While having my car powerwashed (including the underside, engine and tire wells), I thought – “Hmm, just like sin.” It can seem like nothing or, at most, just a little something. Everyone is doing it. At first you don’t realize the impact, so you carry on as usual. It rears its head a little at first then slightly more. You catch a whiff of it, but you still think it’s no big deal. It is persistent. It will not stop until it has taken over. You read a Scripture or two, whisper an “I’m sorry” and try to make a quick deal with God. But sin is powerful. It is pervasive. It gets into the nooks and crannies of your life and your heart. It gets baked in and baked on.
First, we don’t recognize it as sin. We don’t call it by that name. We dress it up – we made a poor choice, we blew it, nobody’s perfect. We water it down – we made a mistake, took a misstep, goofed. No, we sinned.

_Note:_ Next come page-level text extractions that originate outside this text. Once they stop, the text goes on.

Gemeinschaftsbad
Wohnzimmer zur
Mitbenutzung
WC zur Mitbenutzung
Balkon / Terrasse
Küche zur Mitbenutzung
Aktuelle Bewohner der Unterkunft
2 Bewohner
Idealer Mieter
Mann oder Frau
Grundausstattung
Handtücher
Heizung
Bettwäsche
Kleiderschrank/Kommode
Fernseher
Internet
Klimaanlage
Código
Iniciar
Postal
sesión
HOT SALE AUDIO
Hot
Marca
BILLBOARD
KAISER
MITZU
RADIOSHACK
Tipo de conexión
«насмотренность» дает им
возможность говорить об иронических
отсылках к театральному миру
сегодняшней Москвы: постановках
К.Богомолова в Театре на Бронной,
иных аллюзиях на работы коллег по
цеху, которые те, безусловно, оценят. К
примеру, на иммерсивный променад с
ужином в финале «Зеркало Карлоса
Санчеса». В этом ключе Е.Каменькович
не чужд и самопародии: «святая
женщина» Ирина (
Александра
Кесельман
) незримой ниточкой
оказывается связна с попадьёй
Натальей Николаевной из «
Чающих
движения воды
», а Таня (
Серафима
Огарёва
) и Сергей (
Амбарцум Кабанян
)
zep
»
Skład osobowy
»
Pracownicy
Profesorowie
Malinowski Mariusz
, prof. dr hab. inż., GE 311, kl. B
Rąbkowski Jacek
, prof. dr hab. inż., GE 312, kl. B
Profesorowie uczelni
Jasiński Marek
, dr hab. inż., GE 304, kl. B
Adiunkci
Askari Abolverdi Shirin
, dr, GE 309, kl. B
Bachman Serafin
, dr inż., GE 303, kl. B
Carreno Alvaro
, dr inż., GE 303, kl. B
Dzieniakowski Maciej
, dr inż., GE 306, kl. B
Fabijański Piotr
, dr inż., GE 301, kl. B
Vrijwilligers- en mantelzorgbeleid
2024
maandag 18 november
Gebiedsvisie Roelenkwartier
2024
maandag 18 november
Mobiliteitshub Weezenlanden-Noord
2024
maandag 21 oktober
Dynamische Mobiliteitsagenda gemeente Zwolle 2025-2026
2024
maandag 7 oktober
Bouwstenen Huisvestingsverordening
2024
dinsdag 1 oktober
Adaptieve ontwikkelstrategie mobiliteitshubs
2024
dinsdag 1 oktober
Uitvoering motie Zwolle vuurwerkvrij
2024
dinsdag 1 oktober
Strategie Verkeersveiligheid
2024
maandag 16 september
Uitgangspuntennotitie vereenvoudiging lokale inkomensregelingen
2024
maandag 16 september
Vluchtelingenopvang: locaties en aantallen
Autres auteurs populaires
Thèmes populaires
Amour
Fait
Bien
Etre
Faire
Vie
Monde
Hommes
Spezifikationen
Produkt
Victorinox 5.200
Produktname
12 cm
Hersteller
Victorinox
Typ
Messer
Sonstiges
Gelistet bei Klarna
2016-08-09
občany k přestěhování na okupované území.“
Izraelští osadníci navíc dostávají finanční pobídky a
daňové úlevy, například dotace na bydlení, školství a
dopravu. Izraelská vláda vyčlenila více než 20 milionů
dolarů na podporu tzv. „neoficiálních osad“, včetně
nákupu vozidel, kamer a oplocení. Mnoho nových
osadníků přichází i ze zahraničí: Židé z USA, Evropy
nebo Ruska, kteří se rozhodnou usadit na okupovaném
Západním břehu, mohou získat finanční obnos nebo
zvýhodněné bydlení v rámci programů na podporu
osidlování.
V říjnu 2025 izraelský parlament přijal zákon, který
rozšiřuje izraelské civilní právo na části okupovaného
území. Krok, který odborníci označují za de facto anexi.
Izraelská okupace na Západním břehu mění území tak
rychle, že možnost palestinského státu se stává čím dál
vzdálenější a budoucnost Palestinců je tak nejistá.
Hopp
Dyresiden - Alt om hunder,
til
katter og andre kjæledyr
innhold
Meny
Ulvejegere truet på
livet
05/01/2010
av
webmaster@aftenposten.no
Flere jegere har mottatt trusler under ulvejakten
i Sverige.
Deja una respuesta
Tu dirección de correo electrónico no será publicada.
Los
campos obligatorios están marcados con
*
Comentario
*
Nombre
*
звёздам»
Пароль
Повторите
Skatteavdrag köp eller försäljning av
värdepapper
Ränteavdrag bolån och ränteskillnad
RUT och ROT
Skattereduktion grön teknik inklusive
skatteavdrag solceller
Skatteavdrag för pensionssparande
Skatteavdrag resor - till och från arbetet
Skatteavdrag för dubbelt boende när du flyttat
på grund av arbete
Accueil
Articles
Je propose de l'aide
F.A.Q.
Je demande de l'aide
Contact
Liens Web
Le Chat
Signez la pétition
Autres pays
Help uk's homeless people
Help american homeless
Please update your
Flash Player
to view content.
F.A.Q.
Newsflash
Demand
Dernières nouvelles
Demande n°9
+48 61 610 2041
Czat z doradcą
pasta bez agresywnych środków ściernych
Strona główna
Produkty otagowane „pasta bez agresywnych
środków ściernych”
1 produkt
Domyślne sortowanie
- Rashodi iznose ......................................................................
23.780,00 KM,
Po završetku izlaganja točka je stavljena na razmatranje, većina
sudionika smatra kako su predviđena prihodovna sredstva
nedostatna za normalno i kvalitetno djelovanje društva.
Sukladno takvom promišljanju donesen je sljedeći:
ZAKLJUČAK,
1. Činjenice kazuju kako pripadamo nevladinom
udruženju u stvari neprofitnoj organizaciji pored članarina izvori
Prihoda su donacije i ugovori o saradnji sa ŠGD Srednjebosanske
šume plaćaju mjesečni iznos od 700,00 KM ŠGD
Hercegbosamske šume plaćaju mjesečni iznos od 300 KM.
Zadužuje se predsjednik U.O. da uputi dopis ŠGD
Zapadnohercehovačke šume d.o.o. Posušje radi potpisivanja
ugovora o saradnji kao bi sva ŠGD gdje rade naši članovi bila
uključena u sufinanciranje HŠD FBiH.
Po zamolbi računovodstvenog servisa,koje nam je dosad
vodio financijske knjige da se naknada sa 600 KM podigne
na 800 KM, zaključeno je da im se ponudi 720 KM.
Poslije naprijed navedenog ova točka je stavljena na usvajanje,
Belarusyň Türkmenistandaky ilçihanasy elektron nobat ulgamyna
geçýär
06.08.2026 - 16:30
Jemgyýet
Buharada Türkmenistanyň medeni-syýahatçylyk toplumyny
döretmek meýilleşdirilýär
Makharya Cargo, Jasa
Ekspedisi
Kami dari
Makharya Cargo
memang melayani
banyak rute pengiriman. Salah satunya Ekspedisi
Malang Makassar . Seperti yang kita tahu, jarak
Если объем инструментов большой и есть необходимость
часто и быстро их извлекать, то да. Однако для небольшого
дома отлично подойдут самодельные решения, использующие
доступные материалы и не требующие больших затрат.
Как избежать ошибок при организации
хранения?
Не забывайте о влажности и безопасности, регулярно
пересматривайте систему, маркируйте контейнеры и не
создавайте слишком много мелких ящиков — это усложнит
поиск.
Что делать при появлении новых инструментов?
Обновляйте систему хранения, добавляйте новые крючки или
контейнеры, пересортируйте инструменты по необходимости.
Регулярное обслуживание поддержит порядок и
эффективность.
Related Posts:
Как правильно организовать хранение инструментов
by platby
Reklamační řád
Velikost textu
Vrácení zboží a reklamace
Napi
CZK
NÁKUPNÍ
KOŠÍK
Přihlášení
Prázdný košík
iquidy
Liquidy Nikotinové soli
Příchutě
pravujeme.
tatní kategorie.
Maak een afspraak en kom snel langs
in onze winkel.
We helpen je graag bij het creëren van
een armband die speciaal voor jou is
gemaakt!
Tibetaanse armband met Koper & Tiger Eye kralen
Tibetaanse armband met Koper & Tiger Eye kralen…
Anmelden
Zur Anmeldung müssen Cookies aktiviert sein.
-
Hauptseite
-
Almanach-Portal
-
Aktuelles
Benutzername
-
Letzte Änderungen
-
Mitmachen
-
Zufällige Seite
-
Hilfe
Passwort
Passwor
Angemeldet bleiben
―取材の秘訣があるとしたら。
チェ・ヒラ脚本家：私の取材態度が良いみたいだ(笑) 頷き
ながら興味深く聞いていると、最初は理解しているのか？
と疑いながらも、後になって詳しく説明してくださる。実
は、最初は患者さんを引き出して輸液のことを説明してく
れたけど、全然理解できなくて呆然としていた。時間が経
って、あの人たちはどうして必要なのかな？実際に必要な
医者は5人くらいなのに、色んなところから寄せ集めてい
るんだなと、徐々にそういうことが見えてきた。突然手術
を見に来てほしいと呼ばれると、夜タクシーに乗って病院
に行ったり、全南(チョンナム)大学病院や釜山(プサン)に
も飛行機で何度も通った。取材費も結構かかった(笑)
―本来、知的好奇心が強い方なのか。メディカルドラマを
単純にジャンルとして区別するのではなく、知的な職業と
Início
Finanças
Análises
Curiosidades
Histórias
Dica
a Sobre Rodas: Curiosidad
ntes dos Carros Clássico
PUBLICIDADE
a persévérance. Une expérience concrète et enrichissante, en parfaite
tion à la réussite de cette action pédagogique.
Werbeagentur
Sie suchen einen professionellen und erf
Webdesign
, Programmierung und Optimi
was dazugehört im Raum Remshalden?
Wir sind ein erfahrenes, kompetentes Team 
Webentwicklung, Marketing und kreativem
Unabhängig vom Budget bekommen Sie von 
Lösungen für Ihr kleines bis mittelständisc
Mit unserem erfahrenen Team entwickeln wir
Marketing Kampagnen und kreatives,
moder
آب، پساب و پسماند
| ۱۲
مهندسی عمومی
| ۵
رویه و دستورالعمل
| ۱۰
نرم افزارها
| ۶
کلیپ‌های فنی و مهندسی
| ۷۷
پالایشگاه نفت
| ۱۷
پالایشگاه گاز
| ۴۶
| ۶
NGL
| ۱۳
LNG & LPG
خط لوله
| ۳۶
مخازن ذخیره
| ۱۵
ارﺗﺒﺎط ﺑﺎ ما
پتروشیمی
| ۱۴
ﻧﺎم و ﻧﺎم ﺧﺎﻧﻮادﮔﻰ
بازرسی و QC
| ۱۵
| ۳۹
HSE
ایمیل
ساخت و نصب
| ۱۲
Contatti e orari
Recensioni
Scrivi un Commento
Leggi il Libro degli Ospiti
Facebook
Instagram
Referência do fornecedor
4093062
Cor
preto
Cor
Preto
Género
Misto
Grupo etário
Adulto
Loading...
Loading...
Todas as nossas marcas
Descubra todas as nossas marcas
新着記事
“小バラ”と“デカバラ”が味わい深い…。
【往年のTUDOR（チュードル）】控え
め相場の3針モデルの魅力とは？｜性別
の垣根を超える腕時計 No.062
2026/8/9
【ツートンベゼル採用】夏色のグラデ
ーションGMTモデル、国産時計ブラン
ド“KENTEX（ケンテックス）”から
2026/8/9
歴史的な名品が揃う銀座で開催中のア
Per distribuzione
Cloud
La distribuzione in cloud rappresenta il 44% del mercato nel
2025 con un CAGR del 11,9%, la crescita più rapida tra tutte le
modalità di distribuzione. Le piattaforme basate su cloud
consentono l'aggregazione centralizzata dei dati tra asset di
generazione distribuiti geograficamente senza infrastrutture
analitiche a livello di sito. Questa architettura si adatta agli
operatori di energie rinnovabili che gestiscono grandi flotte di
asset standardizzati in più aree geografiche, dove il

Scripture does not describe sin as a “mistake” or a “failure.” God does not excuse sin as “bad behavior” or a “slip up.” Sin is serious; it is violating God’s law, and it is an offense against God (Romans 4:15, 1 John 3:4, Deuteronomy 32:51, Psalm 51:4, Exodus 32:33). Sin separates us from God (Isaiah 59:2)!
A spritz and a spray could not address the root of the foul odor that had attacked my car. I had to remove the source of the odor not just continuously try to cover it with perfume. It took intentional, focused, specific and time-intensive effort. I had to recognize that it wasn’t the air and it wasn’t just the tires. It was chicken manure, and it was caked and dried in the tire tread, tire wells, wheel rims and underside of the car.
Likewise with sin. Scripture is clear that the only way the problem of sin could be dealt with was through an intentional, focused, specific effort. That “effort” was a perfect substitute, Jesus Christ, experiencing the wrath of God for sinful man by dying on the cross and fully atoning our sin.
Understand then, that when you sin, it is not a trivial matter; it is not a mistake. Begin by calling it what it is. Until you do, you cannot address it.